The timing of these analyses represent important milestones in the conduct of the study. In particular, if a trial requires review of interim analyses by a Data Monitoring Committee (DMC), convening the DMC members requires much advance planning and effort. In addition, advanced knowledge of when these milestones will occur can allow trial sponsors to make informed decisions regarding resources and financial planning. It is therefore of interest to predict when a pre-specified number of events will be observed based on accumulating data.
Parametric and semi-parametric methods have been proposed for event prediction when data are right censored. In cases when the underlying failure time distribution is unknown or accumulated events are relatively sparse, these methods may not provide accurate or efficient prediction. We propose a method to predict the number of events that is a fully Bayesian non-parametric approach in modeling the survival probabilities that is more flexible and generalizes to interval censored data. We use a Gibbs sampler to sample from the posterior of the survival distribution to obtain point and interval estimates for the specified number of events.

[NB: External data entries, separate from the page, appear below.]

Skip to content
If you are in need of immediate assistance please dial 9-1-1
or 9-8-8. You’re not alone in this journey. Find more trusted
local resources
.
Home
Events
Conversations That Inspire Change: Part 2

We compare the accuracy and precision of this approach to proposed parametric and semi-parametric methods under a variety of data generating mechanisms, beginning with right-censored data. We then extend the study to interval-censored data, comparing the methods under data generated from varying assessment intervals. Finally we consider the scenario in which we are blinded to treatment assignment, incorporating a Bayesian approach to determine the probability of membership to a particular treatment group. We demonstrate the proposed method offers greater flexibility and has the ability to match or outperform existing methods under multiple clinical trial scenarios.